Hi I have a little RKE2 cluster on my Windows Data Center 2022 using Hyper-V on Rocky Linux 8.8. I am attempting to replace kube-proxy with cilium, following this guide
I have ensured that KubeProxyReplacement is set to Strict on the Cilium chart and everything works, only when there is 1 node. Shortly after I join another node, I can no longer resolve my nginx service using curl or nslookup in a pod on the cluster. Sometimes it resolves (in like 10 seconds), other times it exits with 6: Couldn't resolve host
There are no kube-proxy pods (or a DaemonSet), and I do not even see an attempt to query the coredns pod. I checked that the resolv.conf pod (where I issue the curl command) has the correct nameserver (of the coredns service). The expected behavior is this resolution should always be near instantaneous in the cluster.
Furthermore, if I use kubectl rollout to restart the coredns deployment queries return quickly for a short period of time as well, but then start acting sporadic. Doing an nslookup within a pod typically results in a timeout error to the coredns service IP, even though it will respond with the first answer right away but then continue searching?

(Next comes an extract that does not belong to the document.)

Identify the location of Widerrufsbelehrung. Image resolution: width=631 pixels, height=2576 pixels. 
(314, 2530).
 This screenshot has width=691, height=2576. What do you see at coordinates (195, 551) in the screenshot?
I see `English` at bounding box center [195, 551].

What am I doing wrong slash where can I look for more information? Thanks!
UPDATE
I enabled the log module in coredns, not seeing any requests/queries. So there appears to be some issue where the coredns service is not even being queried when initiating an HTTP request.
Update
This was a very strange issue - RKE2 deploys coredns as a Deployment, does not mark the controlplane as unschedulable, and when I used the Pod IP of the non controlplane coredns Pod it returned immediately, but when I used the controlplane one it timed out. I cordoned the controlplane and restarted the coredns deployment and things are now good.